3704 Kerbey Lane, Austin; 512-451-1436. $
Kreuz Market (Barbeque) As authentic as a Texas summer afternoon is long, this cavernous restaurant—the offshoot of a century-old family-owned meat market—serves seasoned meat with no plates, no forks, no sauce and infinite shades of smoky flavor. It's the most redeeming thirty-minute drive (from downtown Austin) you'll ever take to eat off butcher paper.
619 North Colorado Street, Lockhart; 512-398-2361. $
Manuel's (Upscale Mexican) With a menu rich in seafood and homemade salsas, Manuel's brings a taste of coastal Mexico to Austin. An ancho-chile base spikes the tortilla soup, and the enchiladas de mole are worth staging a revolution over.
310 Congress Avenue, Austin; 512-472-7555. $$$
The Roaring Fork (Western) The menu at this upscale bistro leans toward cowboy country, with spit-roasted chicken and steak dishes refined at the original Roaring Fork in Scottsdale, Arizona. The wine list has been recognized by Wine Spectator.
701 Congress Avenue, Austin; 512-583-0000. $$$
The Salt Lick (Barbeque) Perfect after a round at nearby Circle C, this ranchlike place offers the most memorable barbeque experience in central Texas. Order the family-style options, and the waitstaff will bring plates of beef, sausage and pork ribs from the pit as long as you have room for more.
18001 FM 1826, Driftwood; 512-858-4959. $
Uchi (Japanese) Taking its name from the Japanese word for house, this celebrated restaurant operates out of a converted tree-shaded home. Tyson Cole—named a Best New Chef of 2005 by Food & Wine, this magazine's sister publication—combines local and exotic ingredients, including seafood flown in daily from the Tsukiji Market in Japan.
801 South Lamar Boulevard, Austin; 512-916-4808. $$$
Where to Listen
Few cities in America compare to Austin when it comes to live music. Home to popular annual festivals (see next page), Austin rocks nightly at an amazing collection of cozy clubs, honky-tonks, historic music halls and headliner concert venues.

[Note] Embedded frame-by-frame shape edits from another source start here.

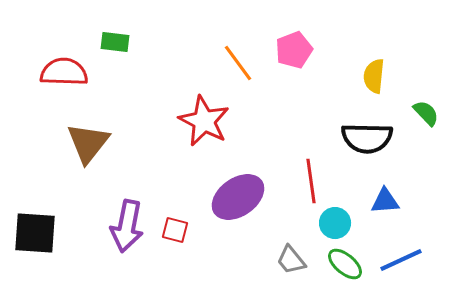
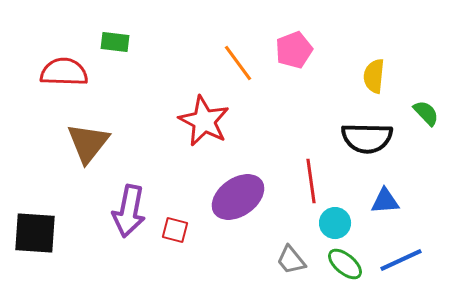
purple arrow: moved 2 px right, 15 px up
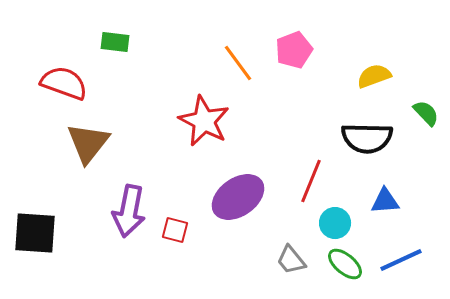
red semicircle: moved 11 px down; rotated 18 degrees clockwise
yellow semicircle: rotated 64 degrees clockwise
red line: rotated 30 degrees clockwise
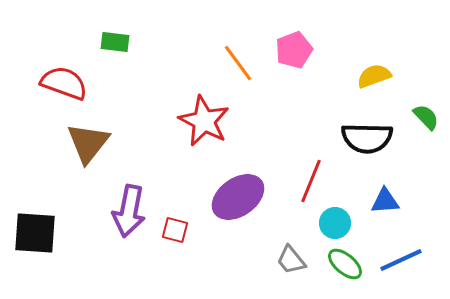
green semicircle: moved 4 px down
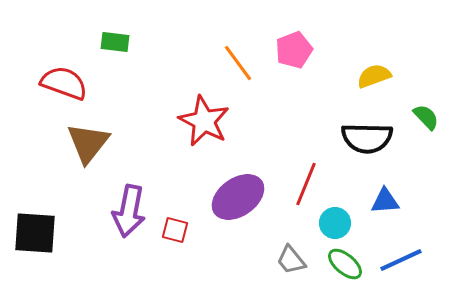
red line: moved 5 px left, 3 px down
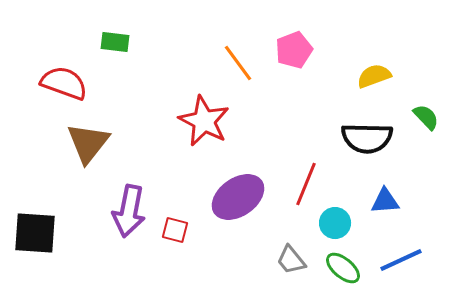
green ellipse: moved 2 px left, 4 px down
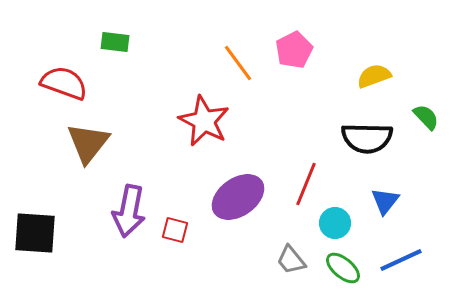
pink pentagon: rotated 6 degrees counterclockwise
blue triangle: rotated 48 degrees counterclockwise
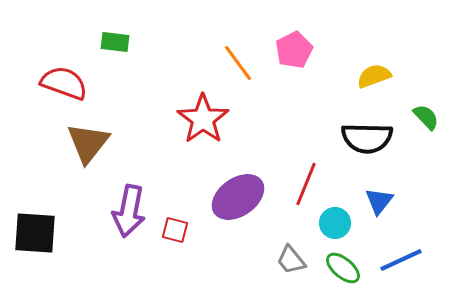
red star: moved 1 px left, 2 px up; rotated 9 degrees clockwise
blue triangle: moved 6 px left
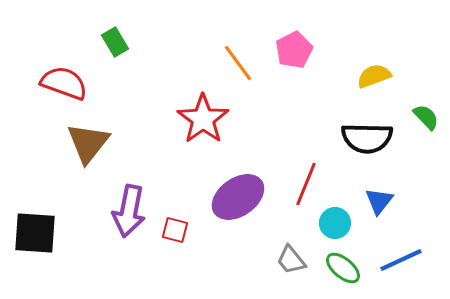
green rectangle: rotated 52 degrees clockwise
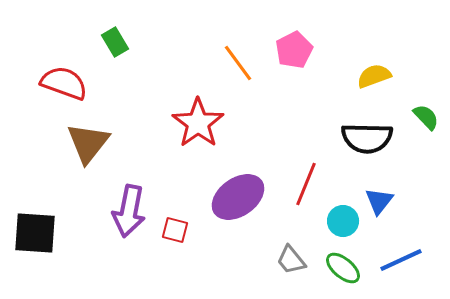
red star: moved 5 px left, 4 px down
cyan circle: moved 8 px right, 2 px up
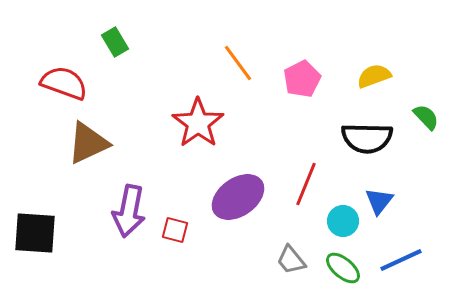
pink pentagon: moved 8 px right, 29 px down
brown triangle: rotated 27 degrees clockwise
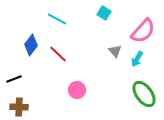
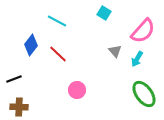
cyan line: moved 2 px down
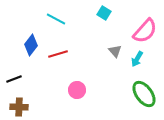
cyan line: moved 1 px left, 2 px up
pink semicircle: moved 2 px right
red line: rotated 60 degrees counterclockwise
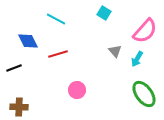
blue diamond: moved 3 px left, 4 px up; rotated 65 degrees counterclockwise
black line: moved 11 px up
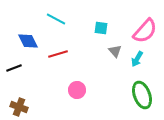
cyan square: moved 3 px left, 15 px down; rotated 24 degrees counterclockwise
green ellipse: moved 2 px left, 1 px down; rotated 16 degrees clockwise
brown cross: rotated 18 degrees clockwise
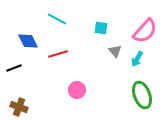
cyan line: moved 1 px right
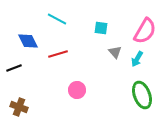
pink semicircle: rotated 12 degrees counterclockwise
gray triangle: moved 1 px down
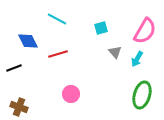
cyan square: rotated 24 degrees counterclockwise
pink circle: moved 6 px left, 4 px down
green ellipse: rotated 36 degrees clockwise
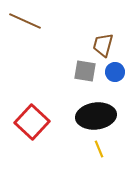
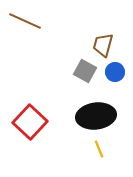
gray square: rotated 20 degrees clockwise
red square: moved 2 px left
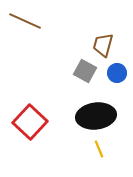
blue circle: moved 2 px right, 1 px down
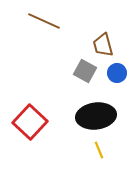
brown line: moved 19 px right
brown trapezoid: rotated 30 degrees counterclockwise
yellow line: moved 1 px down
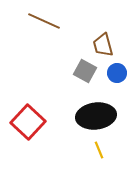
red square: moved 2 px left
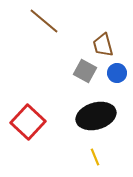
brown line: rotated 16 degrees clockwise
black ellipse: rotated 9 degrees counterclockwise
yellow line: moved 4 px left, 7 px down
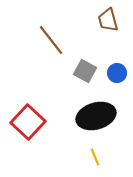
brown line: moved 7 px right, 19 px down; rotated 12 degrees clockwise
brown trapezoid: moved 5 px right, 25 px up
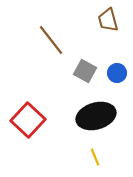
red square: moved 2 px up
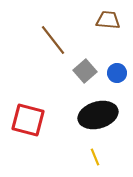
brown trapezoid: rotated 110 degrees clockwise
brown line: moved 2 px right
gray square: rotated 20 degrees clockwise
black ellipse: moved 2 px right, 1 px up
red square: rotated 28 degrees counterclockwise
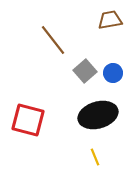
brown trapezoid: moved 2 px right; rotated 15 degrees counterclockwise
blue circle: moved 4 px left
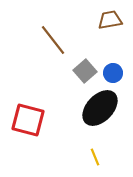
black ellipse: moved 2 px right, 7 px up; rotated 30 degrees counterclockwise
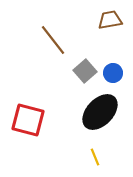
black ellipse: moved 4 px down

Antone's With a pedigree that includes hosting blues legends B. B. King, Muddy Waters and Buddy Guy as well as rockers Eric Clapton and Elvis Costello, this no-frills joint enjoys a richly deserved national reputation. The first club to open on Sixth Street, in 1975, Antone's has since moved to the less rowdy and less college-y Warehouse District on Fifth.
213 West Fifth Street, Austin; 512-320-8424, www.antones.net.